E' quello che si è svolto sabato scorso e promosso dalla federazione provinciale del Popolo della Libertà. Hanno partecipato il capogruppo del Pdl alla Regione Gianfranco Giuliante, l'assessore ai trasporti Giandonato Morra, i consiglieri regionali Luca Ricciuti e Antonio Del Corvo, il sindaco di Goriano Sicoli Antonio Ciacchi, il sindaco di Carapelle Domenico Di Cesare, il vicesindaco di Poggio Picenze Angelo Taffo, il consigliere comunale Sen. Enzo Lombardi, il presidente della comunità montana sirentina Giuseppe Venta insieme all'assessore Elio Camilli, Alfonso D'Alfonso, coordinatore dell'iniziativa, e molti altri amministratori dei comuni del cratere.
L'intenzione era quella di fare un po' di chiarezza sul decreto Abruzzo.
Nell'introdurre l'incontro – Alfonso D'Alfonso – ha sottolineato «la necessità di far ripartire il dibattito politico, fin qui congelato per affrontare l'emergenza, in quanto parte importante non soltanto della vita civile ma anche del processo di ricostruzione dell'Aquila»
«È assolutamente incredibile come in un momento così difficile per il nostro territorio si giochi, a 41 anni di distanza, a fare ancora i sessantottini – afferma Gianfranco Giuliante. È con lo spirito del ‘68, con gli stessi slogan, con la fantasia al potere, le incursioni in zone vietate in spregio dell'incolumità dei cittadini che si vorrebbe affrontare una situazione così complessa e che dovrebbe richiedere maggiore responsabilità. A questo modo di fare sterile e dannoso, frutto di un approccio emotivo non sempre equilibrato, noi rispondiamo con la concretezza e la razionalità delle scelte e con la politica del fare che consentirà, tra pochi mesi, di dare abitazioni dignitose a chi sta vivendo il dramma dello sradicamento».
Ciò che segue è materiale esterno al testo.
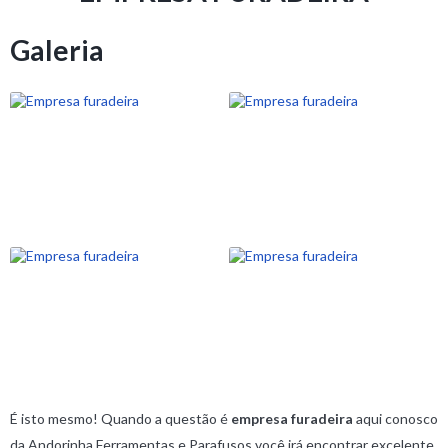
Galeria
É isto mesmo! Quando a questão é
empresa furadeira
aqui conosco
da Andorinha Ferramentas e Parafusos você irá encontrar excelente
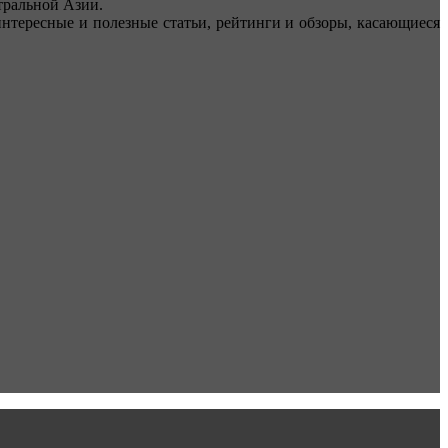
ральной Азии.
тересные и полезные статьи, рейтинги и обзоры, касающиеся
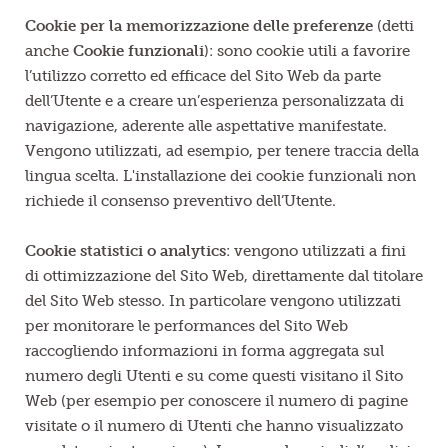
Cookie per la memorizzazione delle preferenze
(detti
anche
Cookie funzionali
): sono cookie utili a favorire
l’utilizzo corretto ed efficace del Sito Web da parte
dell’Utente e a creare un’esperienza personalizzata di
navigazione, aderente alle aspettative manifestate.
Vengono utilizzati, ad esempio, per tenere traccia della
lingua scelta. L'installazione dei cookie funzionali non
richiede il consenso preventivo dell’Utente.
Cookie statistici o analytics
: vengono utilizzati a fini
di ottimizzazione del Sito Web, direttamente dal titolare
del Sito Web stesso. In particolare vengono utilizzati
per monitorare le performances del Sito Web
raccogliendo informazioni in forma aggregata sul
numero degli Utenti e su come questi visitano il Sito
Web (per esempio per conoscere il numero di pagine
visitate o il numero di Utenti che hanno visualizzato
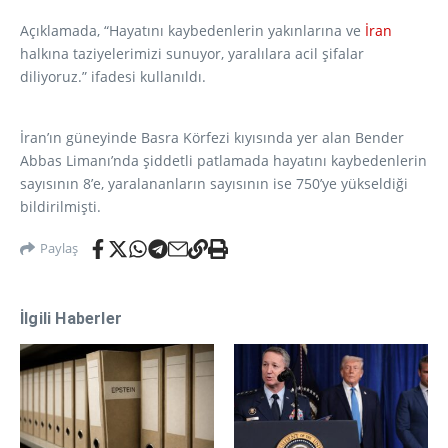
Açıklamada, “Hayatını kaybedenlerin yakınlarına ve
İran
halkına taziyelerimizi sunuyor, yaralılara acil şifalar
diliyoruz.” ifadesi kullanıldı.
İran’ın güneyinde Basra Körfezi kıyısında yer alan Bender
Abbas Limanı’nda şiddetli patlamada hayatını kaybedenlerin
sayısının 8’e, yaralananların sayısının ise 750’ye yükseldiği
bildirilmişti.
Paylaş
İlgili Haberler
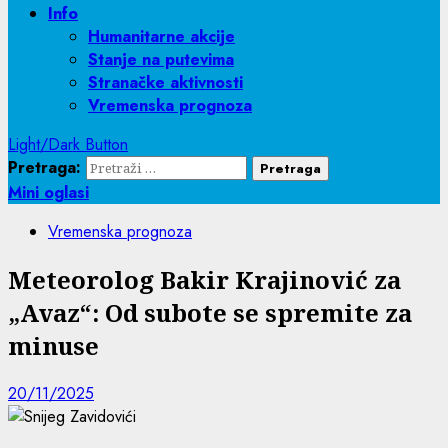
Info
Humanitarne akcije
Stanje na putevima
Stranačke aktivnosti
Vremenska prognoza
Light/Dark Button
Pretraga:
Mini oglasi
Vremenska prognoza
Meteorolog Bakir Krajinović za
„Avaz“: Od subote se spremite za
minuse
20/11/2025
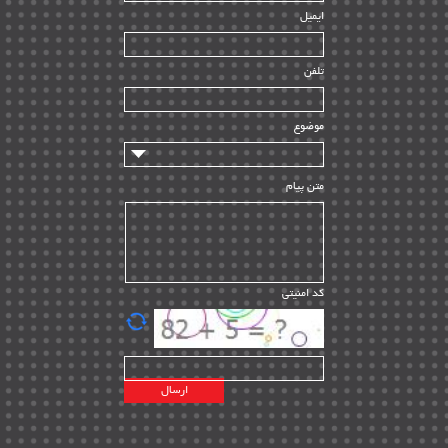
ایمیل
ساخت و نصب
| ۱۲
راه اندازی
| ۹
تلفن
سازندگان و تامین کنندگان
| ۱۰
تامین مالی و سرمایه گذاری
| ۳۲
موضوع
ماشین آلات
| ۱۲
مدیریت پروژه
| ۹۱
متن پیام
مدیریت دانش
| ۹
مدیریت سازمانی و عمومی
| ۲
تأمین کالا
| ۱۳
کد امنیتی
| ۲۰
EPC
پیمانکاران بین المللی
| ۸
اطلاعات انرژی کشورها
| ۱۴
پروژه های خارجی
| ۱۵
نقشه های نفت و گاز خارجی
| ۱۰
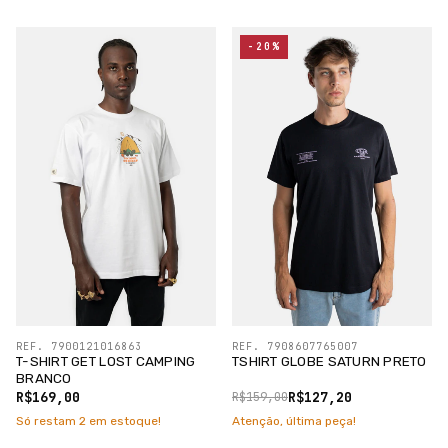
-20%
REF. 7900121016863
REF. 7908607765007
T-SHIRT GET LOST CAMPING
TSHIRT GLOBE SATURN PRETO
BRANCO
R$169,00
R$127,20
R$159,00
Só restam
2
em estoque!
Atenção, última peça!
«Abbiamo la responsabilità politica e umana di riconsegnare L'Aquila e il suo territorio ai cittadini ma non è con l'ipocrisia e con la disinformazione che riusciremo a farlo nei tempi e nei modi migliori – afferma Salvatore Santangelo. È un approccio irresponsabile chiedere tutto e subito senza tener conto della complessità della situazione. Il decreto, sicuramente migliorabile, rappresenta un buon punto di partenza per ridare fiducia e speranza agli aquilani. Vorrei ricordare che per il terremoto umbro, che tra l'altro, per complessità, non è paragonabile al nostro ci sono stati un numero elevato di decreti, il primo dopo 4 mesi dal sisma e l'ultimo nel 2008».
Nel corso del dibattito il consigliere regionale Antonio Del Corvo ha illustrato, soffermandosi sull'argomento della zona franca, le differenze tra le varie tipologie di zona franca e ipotizzato altri interventi di defiscalizzazione, qualora la comunità europea dovesse rigettare la proposta del governo.
Infine, l'intervento del consigliere Luca Ricciuti ha illustrato le procedure tecniche riguardanti la riparazione o ricostruzione degli appartamenti situati in condomini. Nello specifico ha sottolineato come, con la creazione di consorzi condominiali, verranno ricostruiti tutti gli appartamenti siti in condominio, anche quelli che risultano come seconde case.